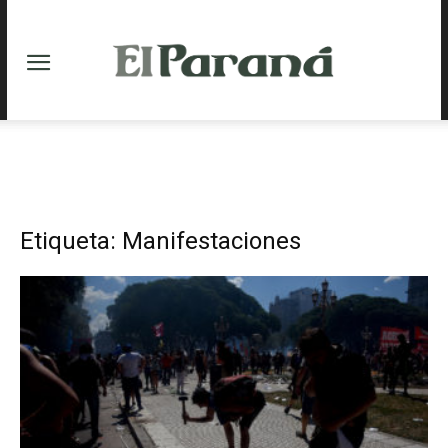
Etiqueta: Manifestaciones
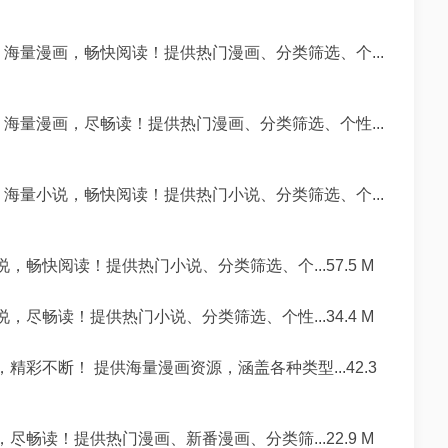
，海量漫画，畅快阅读！提供热门漫画、分类筛选、个...
，海量漫画，尽畅读！提供热门漫画、分类筛选、个性...
，海量小说，畅快阅读！提供热门小说、分类筛选、个...
畅快阅读！提供热门小说、分类筛选、个...57.5 M
尽畅读！提供热门小说、分类筛选、个性...34.4 M
精彩不断！ 提供海量漫画资源，涵盖各种类型...42.3
畅读！提供热门漫画、新番漫画、分类筛...22.9 M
= = = = = = =
EXERCISE PROMPT
Once the line with "精彩不断！ 提供海量漫画资源，涵盖各种类型...42.3" is found, transcribe it and each line after it through the final line of the entries, exactly and only.

SOLUTION FOR THIS TASK
精彩不断！ 提供海量漫画资源，涵盖各种类型...42.3
畅读！提供热门漫画、新番漫画、分类筛...22.9 M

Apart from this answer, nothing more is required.